Overtly, Boccaccio tries to present a remedy for lovesickness, but love is hardly the subject of his stories. Despair, suicide, deception and disaster take centrestage. Like Robert Burton after him, remedies for melancholy are very much subsumed by his interest in the subject itself. The subject of The Decameron is melancholy. And there is very little consolation. The apodeictic or moralising conclusions in the stories are repeatedly left to cynical or ironic interpretation through a lack of conviction; a quick turnaround without effect. What lingers, however, is a foreboding, a gloom, a sense of disaster. The plague, both real and metaphorical, is always outside.
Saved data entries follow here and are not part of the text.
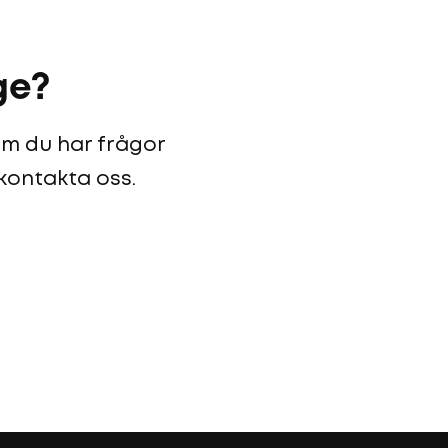
ge?
 om du har frågor
 kontakta oss.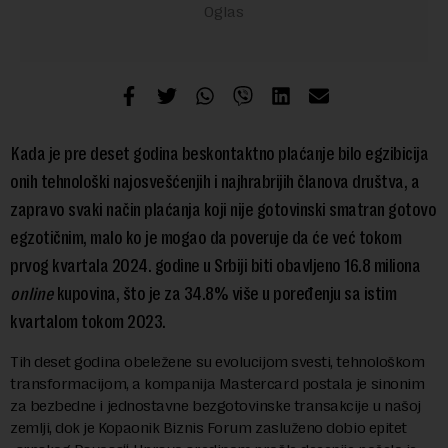
Kada je pre deset godina beskontaktno plaćanje bilo egzibicija
onih tehnološki najosvešćenjih i najhrabrijih članova društva, a
zapravo svaki način plaćanja koji nije gotovinski smatran gotovo
egzotičnim, malo ko je mogao da poveruje da će već tokom
prvog kvartala 2024. godine u Srbiji biti obavljeno 16.8 miliona
online
kupovina, što je za 34.8% više u poređenju sa istim
kvartalom tokom 2023.
Tih deset godina obeležene su evolucijom svesti, tehnološkom
transformacijom, a kompanija Mastercard postala je sinonim
za bezbedne i jednostavne bezgotovinske transakcije u našoj
zemlji, dok je Kopaonik Biznis Forum zasluženo dobio epitet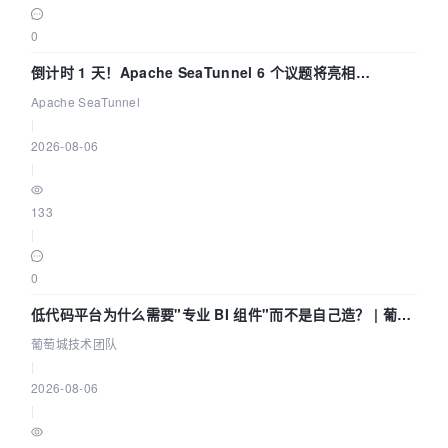
0
倒计时 1 天！Apache SeaTunnel 6 个议题将亮相
Community Over Code Asia 2026
Apache SeaTunnel
|
2026-08-06
|
133
|
0
低代码平台为什么需要"专业 BI 组件"而不是自己造？ | 葡萄
城技术团队
葡萄城技术团队
|
2026-08-06
|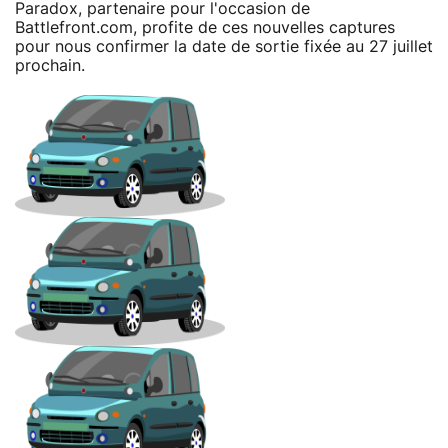
Paradox, partenaire pour l'occasion de
Battlefront.com, profite de ces nouvelles captures
pour nous confirmer la date de sortie fixée au 27 juillet
prochain.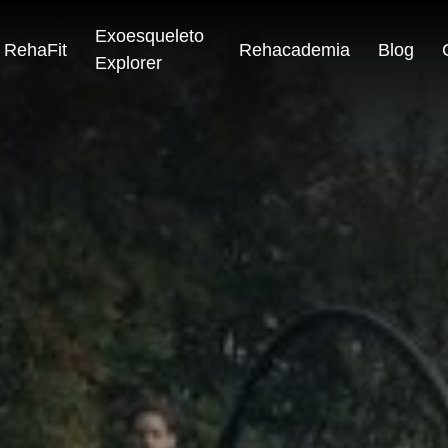
Exoesqueleto
RehaFit
Rehacademia
Blog
Explorer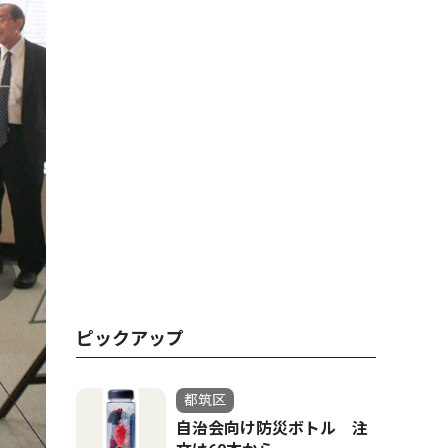
ピックアップ
都筑区
自治会向け防災ボトル 注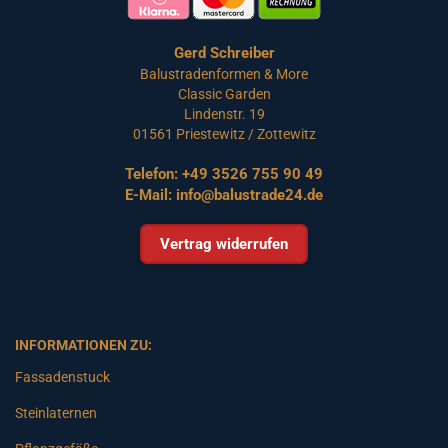
Gerd Schreiber
Balustradenformen & More
Classic Garden
Lindenstr. 19
01561 Priestewitz / Zottewitz
Telefon:
+49 3526 755 90 49
E-Mail:
info@balustrade24.de
Vertrag widerrufen
INFORMATIONEN ZU:
Fassadenstuck
Steinlaternen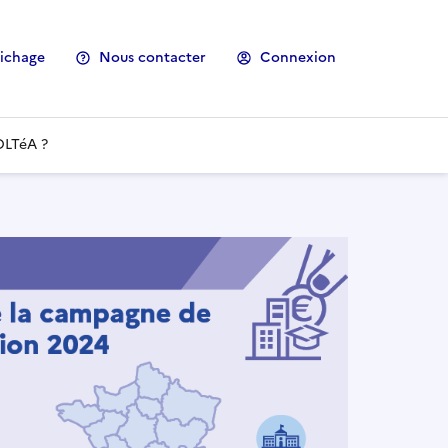
fichage
Nous contacter
Connexion
OLTéA ?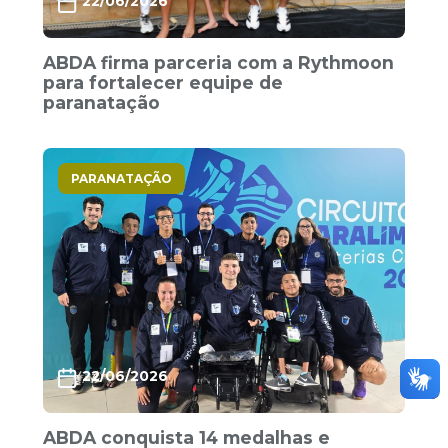
22/06/2026
ABDA firma parceria com a Rythmoon
para fortalecer equipe de
paranatação
PARANATAÇÃO
22/06/2026
ABDA conquista 14 medalhas e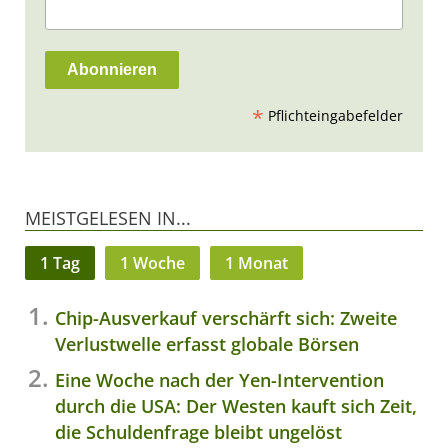
*
Pflichteingabefelder
MEISTGELESEN IN...
1 Tag
1 Woche
1 Monat
Chip-Ausverkauf verschärft sich: Zweite
Verlustwelle erfasst globale Börsen
Eine Woche nach der Yen-Intervention
durch die USA: Der Westen kauft sich Zeit,
die Schuldenfrage bleibt ungelöst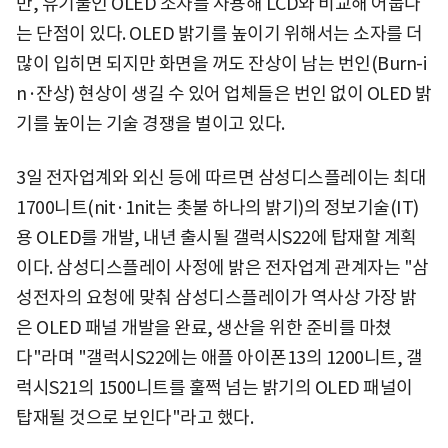
만, 유기물인 OLED 소자를 사용해 LCD와 비교해 어둡다
는 단점이 있다. OLED 밝기를 높이기 위해서는 소자를 더
많이 입히면 되지만 화면을 꺼도 잔상이 남는 번인(Burn-i
n·잔상) 현상이 생길 수 있어 업체들은 번인 없이 OLED 밝
기를 높이는 기술 경쟁을 벌이고 있다.
3일 전자업계와 외신 등에 따르면 삼성디스플레이는 최대
1700니트(nit·1nit는 촛불 하나의 밝기)의 정보기술(IT)
용 OLED를 개발, 내년 출시될 갤럭시S22에 탑재할 계획
이다. 삼성디스플레이 사정에 밝은 전자업계 관계자는 "삼
성전자의 요청에 맞춰 삼성디스플레이가 역사상 가장 밝
은 OLED 패널 개발을 완료, 생산을 위한 준비를 마쳤
다"라며 "갤럭시S22에는 애플 아이폰13의 1200니트, 갤
럭시S21의 1500니트를 훌쩍 넘는 밝기의 OLED 패널이
탑재될 것으로 보인다"라고 했다.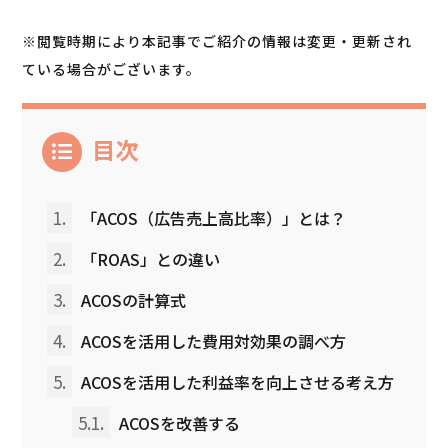
※閲覧時期により本記事でご紹介の情報は変更・更新され
ている場合がございます。
目次
1.
「ACOS（広告売上高比率）」とは？
2.
「ROAS」との違い
3.
ACOSの計算式
4.
ACOSを活用した費用対効果の調べ方
5.
ACOSを活用した利益率を向上させる考え方
5.1.
ACOSを改善する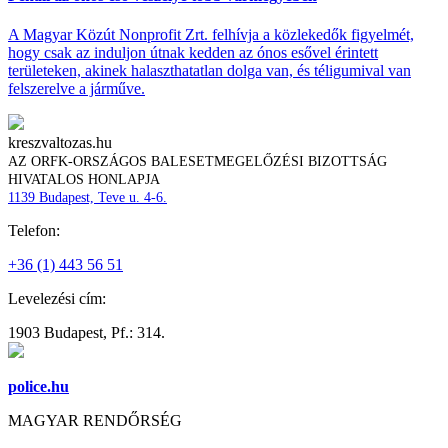
A Magyar Közút Nonprofit Zrt. felhívja a közlekedők figyelmét,
hogy csak az induljon útnak kedden az ónos esővel érintett
területeken, akinek halaszthatatlan dolga van, és téligumival van
felszerelve a járműve.
kreszvaltozas.hu
AZ ORFK-ORSZÁGOS BALESETMEGELŐZÉSI BIZOTTSÁG
HIVATALOS HONLAPJA
1139 Budapest, Teve u. 4-6.
Telefon:
+36 (1) 443 56 51
Levelezési cím:
1903 Budapest, Pf.: 314.
police.hu
MAGYAR RENDŐRSÉG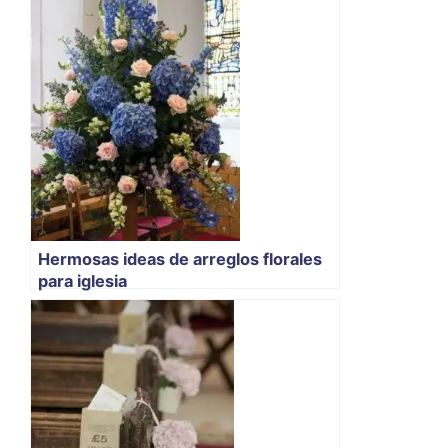
Hermosas ideas de arreglos florales
para iglesia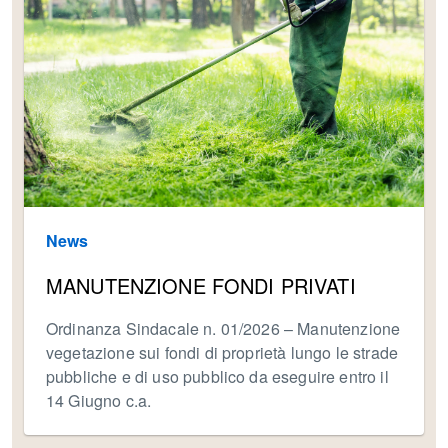
News
MANUTENZIONE FONDI PRIVATI
Ordinanza Sindacale n. 01/2026 – Manutenzione
vegetazione sui fondi di proprietà lungo le strade
pubbliche e di uso pubblico da eseguire entro il
14 Giugno c.a.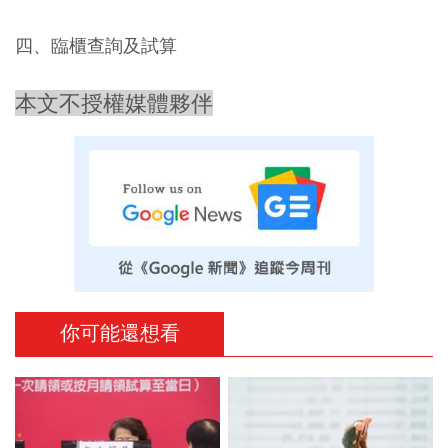
四、臨櫃查詢及試算
本文不授權媒體夥伴
你可能還想看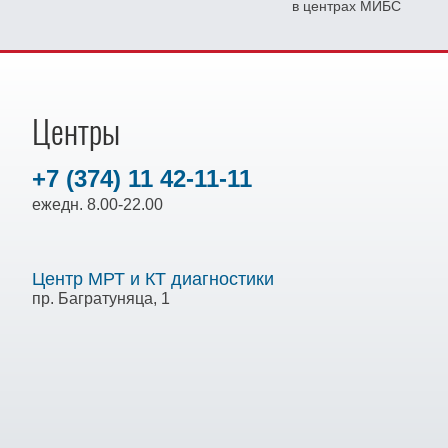
в центрах МИБС
Центры
+7 (374) 11 42-11-11
ежедн. 8.00-22.00
Центр МРТ и КТ диагностики
пр. Багратуняца, 1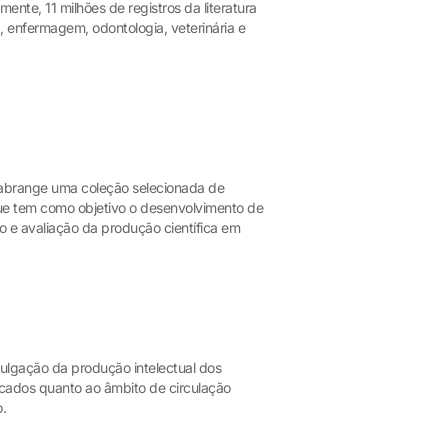
nte, 11 milhões de registros da literatura
 enfermagem, odontologia, veterinária e
 abrange uma coleção selecionada de
que tem como objetivo o desenvolvimento de
e avaliação da produção científica em
divulgação da produção intelectual dos
icados quanto ao âmbito de circulação
o.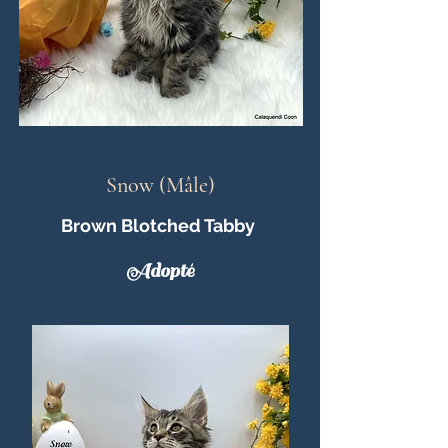
Snow (Mâle)
Brown Blotched Tabby
Adopté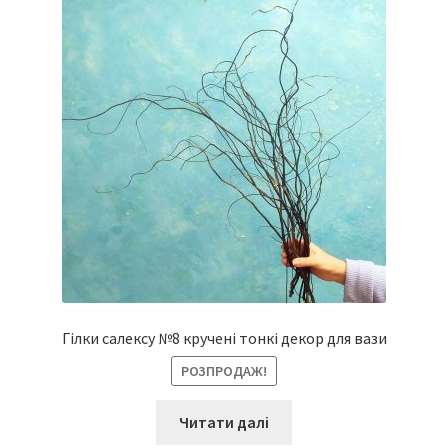
Гілки салексу №8 кручені тонкі декор для вази
РОЗПРОДАЖ!
Читати далі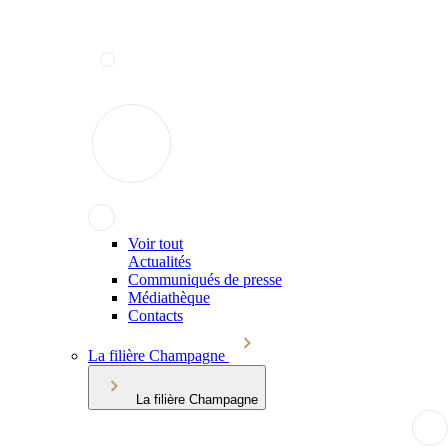
Voir tout
Actualités
Communiqués de presse
Médiathèque
Contacts
La filière Champagne
La filière Champagne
In his book Melancholy and Society, Wolf Lepenies suggests that there is a direct link between the aristocratic court jester, Baudelaire’s dandy, Benjamin’s flâneur and the solitary, reflective, eccentric modern melancholic. Reading this progression backwards can also be helpful in understanding The Decameron. The court jester, as Lepenies notes, ‘was employed to dispel melancholy – or, to put it in modern terms, was an “entertainer”…His function was to stablilise the system’s “interior”, namely the court.’2 But his other purpose, I suggest, was to license exhilaration arising from possible catastrophe. The court jester was seldom censored for prophesying doom, but to avoid execution, he had to be very skilful at allegory. I would like to suggest that in The Decameron, the inaction resulting from stabilising the interior is combined with apocalypse and fantasy. While making overtures to stability by invoking society’s norms, Boccaccio’s darker purpose was to drill a hole in the dam wall holding back disaster. Sadness in his protagonists is madness. While the French word tristesse signifies an intelligent or sensitive sadness, the Italian tristezza implies a more robust malignity or madness.

I am particularly interested in such contradictions, which may be inherent in the idea of associating melancholy with creativity. In The Decameron, we find an early example of melancholy as artistically productive, not only in the coercion of each storyteller to produce stories (all of which are of course written by Boccaccio), but in the stories’ inventiveness in trying to keep melancholy at bay. There is an essential sociability, a weave, a connection between the tale-tellers which, when set against the plague outside, expresses an emerging Florentine sensibility, not only of siege and fatality but of an increasing civility, pageantry and connection with the public world. A pageant is a play, but it is also a performance intended to deceive. There is a certain amount of jesting and jousting. There is order in disorder. This is inherent in the framework of The Decameron. The word Decameron comes from two Greek words meaning ‘ten’ and ‘day’. To seek refuge from the plague, ten narrators spend ten days in a country house, each telling a story a day. A queen or a king is nominated each morning, responsible for a song at the end of the day. This practice of story-telling was recommended by physicians of the time. It was said to preserve the balance of humours and to chase away melancholy and restore mental health. I couldn’t think of anything worse than such a writing residency, but it must have forced Boccaccio into anxious creativity, trying to present an allegory, and I would suggest, not quite succeeding against the verdict of reality, in this new form called a novelle, which we would today categorise as a collection of short stories.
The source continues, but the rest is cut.